*** MATERIAL TO PROCESS Section Begins ***

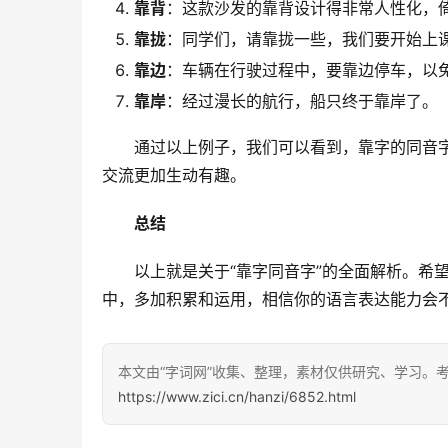
靠背
：这款沙发的靠背设计得非常人性化，
靠拢
：同学们，请靠拢一些，我们要开始上
靠边
：车辆在行驶过程中，要靠边停车，以
靠岸
：经过漫长的航行，船只终于靠岸了。
　　通过以上例子，我们可以看到，靠字的同音
交流更加生动有趣。
总结
　　以上就是关于“靠字同音字”的全面解析。希
中，多加积累和运用，相信你的语言表达能力会
本文由“字词网”收集、整理，素材仅供研究、学习。
https://www.zici.cn/hanzi/6852.html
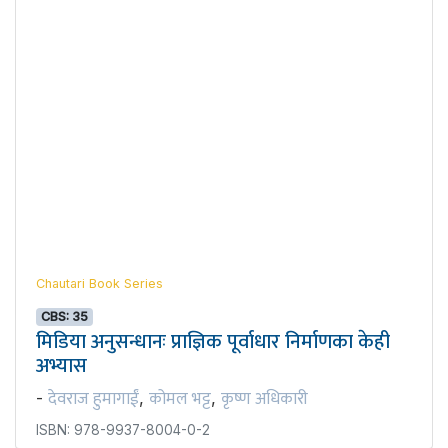
Chautari Book Series
CBS: 35
मिडिया अनुसन्धानः प्राज्ञिक पूर्वाधार निर्माणका केही
अभ्यास
देवराज हुमागाईं
कोमल भट्ट
कृष्ण अधिकारी
-
,
,
ISBN: 978-9937-8004-0-2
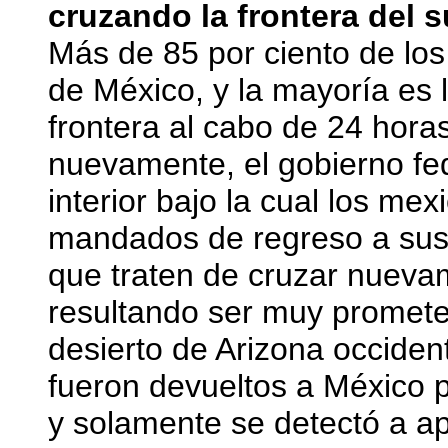
cruzando la frontera del 
Más de 85 por ciento de los
de México, y la mayoría es l
frontera al cabo de 24 horas
nuevamente, el gobierno fede
interior bajo la cual los m
mandados de regreso a sus c
que traten de cruzar nuevam
resultando ser muy promete
desierto de Arizona occident
fueron devueltos a México po
y solamente se detectó a a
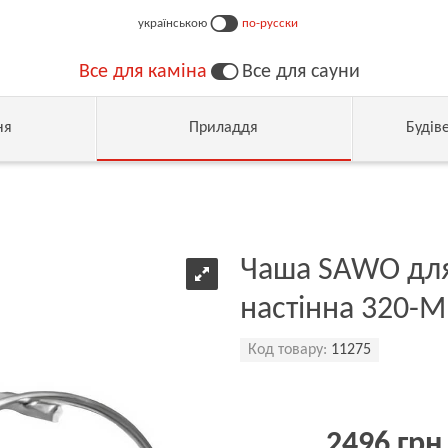
українською
по-русски
Все для каміна
Все для сауни
ня
Приладдя
Будів
Чаша SAWO для
настінна 320-M
Код товару:
11275
2496 грн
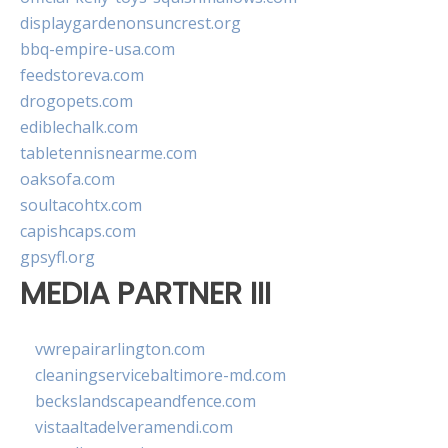
displaygardenonsuncrest.org
bbq-empire-usa.com
feedstoreva.com
drogopets.com
ediblechalk.com
tabletennisnearme.com
oaksofa.com
soultacohtx.com
capishcaps.com
gpsyfl.org
MEDIA PARTNER III
vwrepairarlington.com
cleaningservicebaltimore-md.com
beckslandscapeandfence.com
vistaaltadelveramendi.com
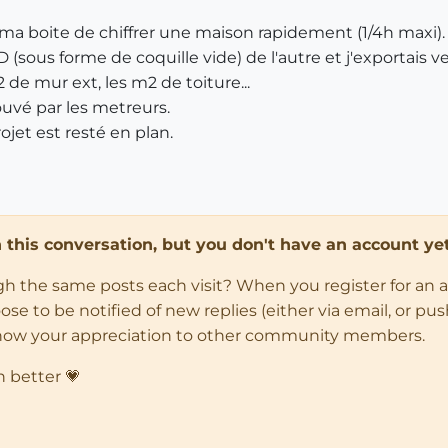
à ma boite de chiffrer une maison rapidement (1/4h maxi).
 3D (sous forme de coquille vide) de l'autre et j'exportai
 de mur ext, les m2 de toiture...
ouvé par les metreurs.
rojet est resté en plan.
in this conversation, but you don't have an account yet
ugh the same posts each visit? When you register for an 
 to be notified of new replies (either via email, or push 
how your appreciation to other community members.
n better 💗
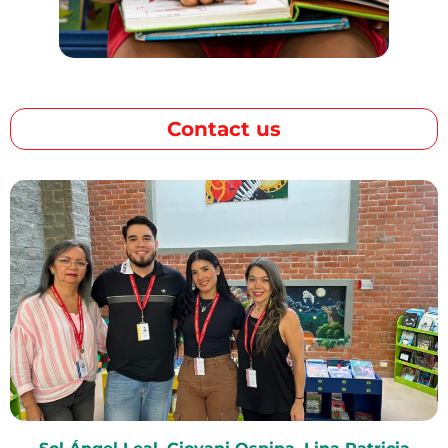
Contact us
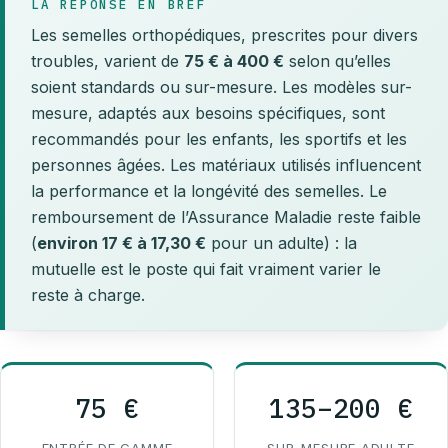
LA RÉPONSE EN BREF
Les semelles orthopédiques, prescrites pour divers
troubles, varient de
75 € à 400 €
selon qu’elles
soient standards ou sur-mesure. Les modèles sur-
mesure, adaptés aux besoins spécifiques, sont
recommandés pour les enfants, les sportifs et les
personnes âgées. Les matériaux utilisés influencent
la performance et la longévité des semelles. Le
remboursement de l’Assurance Maladie reste faible
(
environ 17 € à 17,30 €
pour un adulte) : la
mutuelle est le poste qui fait vraiment varier le
reste à charge.
75 €
135–200 €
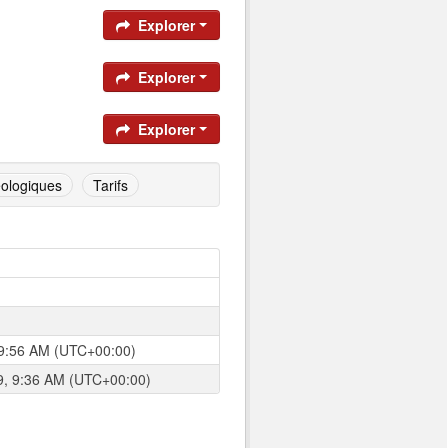
Explorer
Explorer
Explorer
éologiques
Tarifs
 9:56 AM (UTC+00:00)
9, 9:36 AM (UTC+00:00)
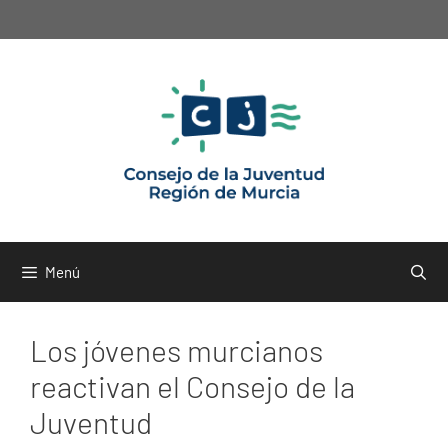
Saltar
al
contenido
Menú
Los jóvenes murcianos
reactivan el Consejo de la
Juventud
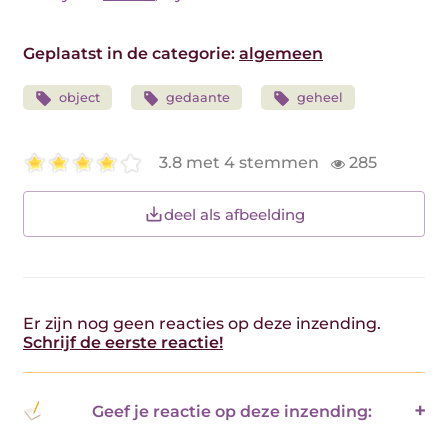
Geplaatst in de categorie:
algemeen
object
gedaante
geheel
3.8 met 4 stemmen
285
deel als afbeelding
Er zijn nog geen reacties op deze inzending.
Schrijf de eerste reactie!
Geef je reactie op deze inzending:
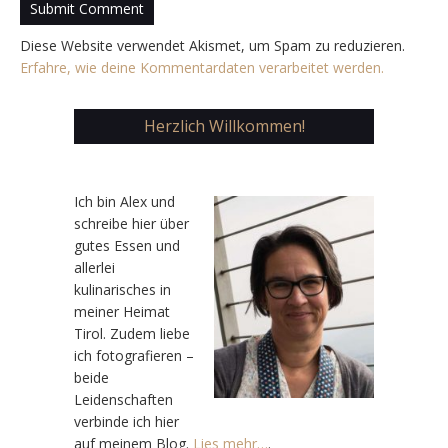
Diese Website verwendet Akismet, um Spam zu reduzieren.
Erfahre, wie deine Kommentardaten verarbeitet werden.
Herzlich Willkommen!
Ic
h bin Alex und
schreibe hier über
gutes Essen und
allerlei
kulinarisches in
meiner Heimat
Tirol. Zudem liebe
ich fotografieren –
beide
Leidenschaften
verbinde ich hier
auf meinem Blog.
Lies mehr…
.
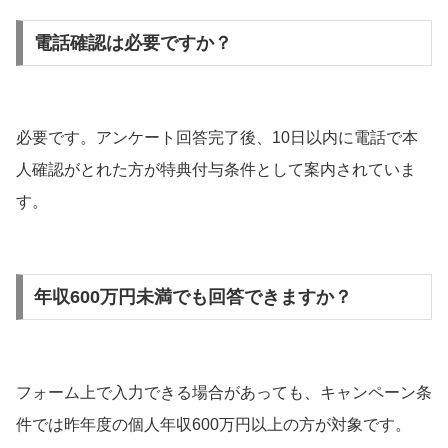
電話確認は必要ですか？
必要です。アンケート回答完了後、10日以内に電話で本
人確認がとれた方が特典付与条件として案内されていま
す。
年収600万円未満でも回答できますか？
フォーム上で入力できる場合があっても、キャンペーン条
件では昨年度の個人年収600万円以上の方が対象です。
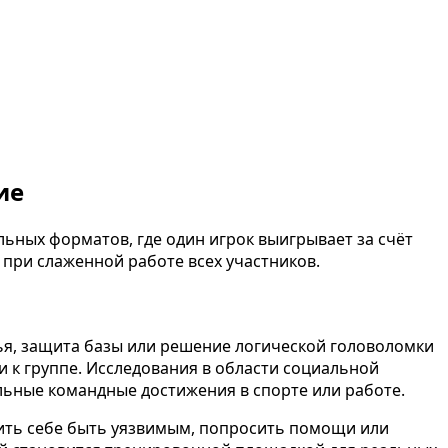
ие
ьных форматов, где один игрок выигрывает за счёт
при слаженной работе всех участников.
ья, защита базы или решение логической головоломки
 к группе. Исследования в области социальной
льные командные достижения в спорте или работе.
лить себе быть уязвимым, попросить помощи или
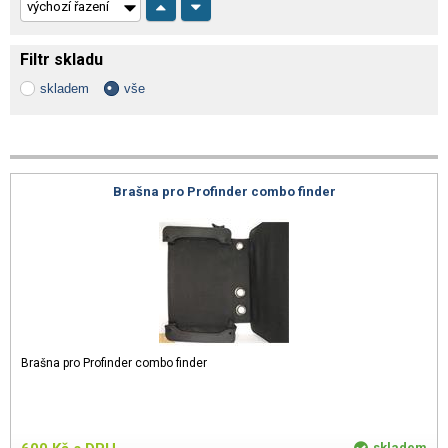
Filtr skladu
skladem
vše
Brašna pro Profinder combo finder
Brašna pro Profinder combo finder
skladem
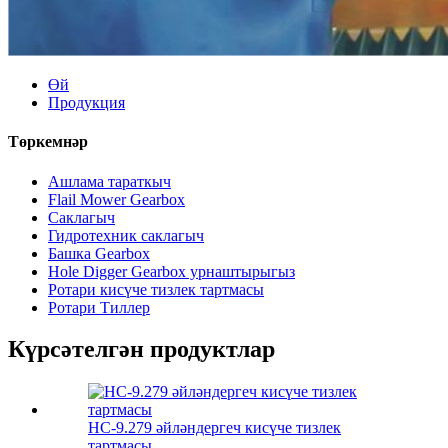
Өй
Продукция
Төркемнәр
Ашлама тараткыч
Flail Mower Gearbox
Саклагыч
Гидротехник саклагыч
Башка Gearbox
Hole Digger Gearbox урнаштырыгыз
Ротари кисүче тизлек тартмасы
Ротари Тиллер
Күрсәтелгән продуктлар
HC-9.279 әйләндергеч кисүче тизлек
тартмасы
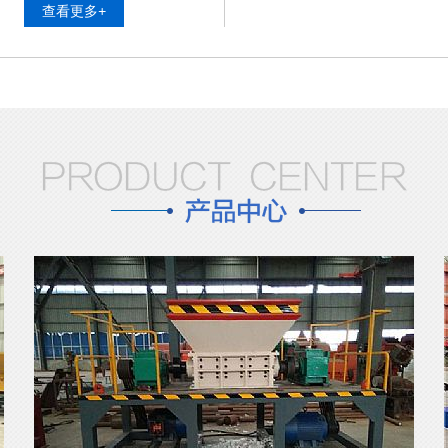
查看更多+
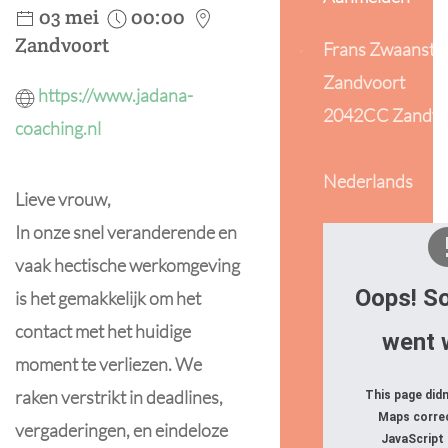
03 mei
00:00
Zandvoort
Frans Zwaanstra
Zandvoort
https://www.jadana-
2042CC Zandvo
coaching.nl
Nederlands
Lieve vrouw,
In onze snel veranderende en
vaak hectische werkomgeving
Oops! S
is het gemakkelijk om het
contact met het huidige
went 
moment te verliezen. We
raken verstrikt in deadlines,
This page did
Maps correc
vergaderingen, en eindeloze
JavaScript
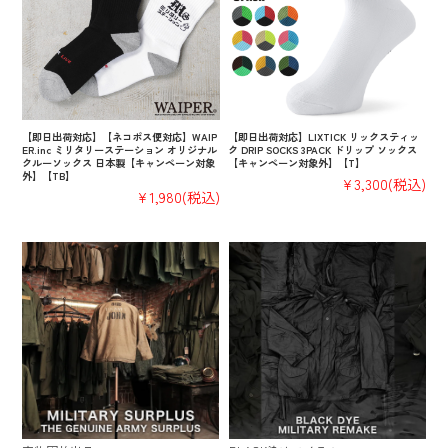
【即日出荷対応】【ネコポス便対応】WAIP
【即日出荷対応】LIXTICK リックスティッ
ER.inc ミリタリーステーション オリジナル
ク DRIP SOCKS 3PACK ドリップ ソックス
クルーソックス 日本製【キャンペーン対象
【キャンペーン対象外】【T】
外】【TB】
¥3,300
(税込)
¥1,980
(税込)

*** MATERIAL TO PROCESS Section Ends ***

§ **GOAL OF THE EXERCISE**
Only the number should be given: the count of lines in the entries that contain the string "работе".

§ **YOUR RESPONSE**
2